Paris (awp/afp) - Cette fois, c'est la guerre: après des coups de semonce, Sanofi a lancé mercredi le processus de révocation et de remplacement du conseil d'administration de la biotech californienne Medivation, qui refuse toujours d'envisager de se vendre au géant pharmaceutique français.

Ce processus vise à "nommer des membres plus enclins à agir dans l'intérêt des actionnaires concernant une possible transaction", précise Sanofi dans un communiqué.

Le groupe a dressé une liste de huit candidats pour remplacer les membres actuels du conseil d'administration, dans une demande déposée auprès du gendarme de la Bourse américain, la SEC.

Pour arriver à ses fins, Sanofi doit obtenir le feu vert de plus de 50% des actionnaires de Medivation. Le processus peut durer jusqu'à 60 jours, à partir de la réception du premier accord d'actionnaire, a précisé à l'AFP une porte-parole du groupe.

"Nous prenons cette mesure parce que nous sommes convaincus que vos actionnaires sont extrêmement favorables à une cession de Medivation" et qu'ils souhaitent que la société "entame des discussions avec Sanofi", a justifié le directeur général du groupe, Olivier Brandicourt, dans un courrier envoyé mercredi au conseil d'administration de Medivation, retranscrit dans le communiqué.

De son côté, Medivation a réagi en invitant ses actionnaires à "rejeter la tentative de Sanofi", qualifiée de "tactique pour ouvrir la voie à son offre de rachat opportuniste et sensiblement insuffisante".

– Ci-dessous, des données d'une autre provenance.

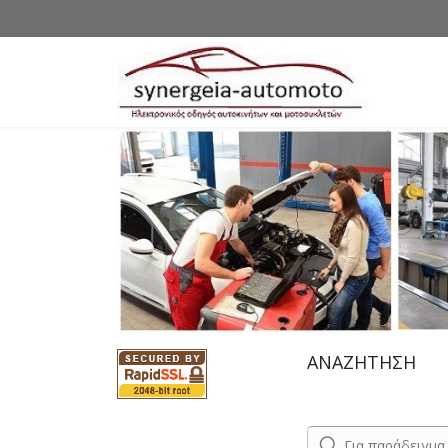
ΑΝΑΖΗΤΗΣΗ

Fin avril, Sanofi avait rendue publique une offre de rachat de Medivation de 9,3 milliards de dollars en numéraire, soit un prix de 52,50 dollars par action.

Le conseil d'administration de Medivation l'avait unanimement rejetée quelques jours plus tard, arguant qu'elle sous-évaluait la valeur de la société.

Après ce camouflet, Sanofi avait menacé d'enclencher un processus de révocation des administrateurs de Medivation si la direction persistait à rejeter ses avances.

- La carotte et le bâton -

La loi de l'Etat américain du Delaware, où est immatriculé Medivation, permet en effet aux actionnaires d'agir à tout moment par consentement écrit pour remplacer tout ou partie du conseil d'administration en dehors d'une assemblée générale et sans motif.

Comme dans ses précédents courriers à Medivation, M. Brandicourt manie la carotte et le bâton.

Si la biotech de San Francisco se décidait finalement à entamer des négociations avec Sanofi, "nous n'aurons pas besoin de procéder à la sollicitation d'accords pour révoquer et remplacer le conseil d'administration", assure-t-il dans sa nouvelle lettre.

Il a aussi rappelé que Sanofi pourrait augmenter son offre si Medivation se montrait plus coopératif à son égard.

Mais le président du conseil d'administration de Medivation affirme dans le communiqué du groupe que le caractère "peu attrayant" de la proposition de Sanofi n'a pas changé.

Une acquisition selon les termes proposés "transférerait à Sanofi une valeur qui appartient de droit aux actionnaires de Medivation", renchérit David Hung, PDG et co-fondateur du groupe américain.

Medivation a jusqu'à présent refusé de laisser Sanofi examiner ses comptes, mais a accordé cette faveur à ses compatriotes Pfizer et Amgen, avait confié à l'AFP une source proche du dossier il y a deux semaines.

A ce jour, ces deux laboratoires n'ont toujours pas dévoilé leurs intentions. Toutefois s'ils venaient à proposer d'éventuelles contre-offres de rachat, la bataille deviendrait encore plus compliquée pour Sanofi, en raison de la force de frappe de ces mastodontes, à la trésorerie bien supérieure à celle du groupe européen, selon les analystes.

En tentant de s'emparer de Medivation, Sanofi cherche à se renforcer dans le domaine stratégique des traitements contre le cancer, un marché à fort potentiel dont il a fait un de ses axes de développement prioritaires.

L'unique médicament de Medivation commercialisé pour le moment, Xtandi, a généré l'an dernier un chiffre d'affaires de 2,2 milliards de dollars, soit davantage que l'ensemble des activités en oncologie de Sanofi sur la même période.

Les ventes de Xtandi devraient continuer à fortement croître cette année, et la biotech a deux autres anticancéreux prometteurs en cours de développement.

Mercredi vers 17H00 (15H00 GMT), le titre de la biotech était stable, à 61,91 dollars. Il avait beaucoup grimpé dès les premières rumeurs d'offre de Sanofi fin mars. L'action Sanofi gagnait elle 2,83% à 73,83 euros.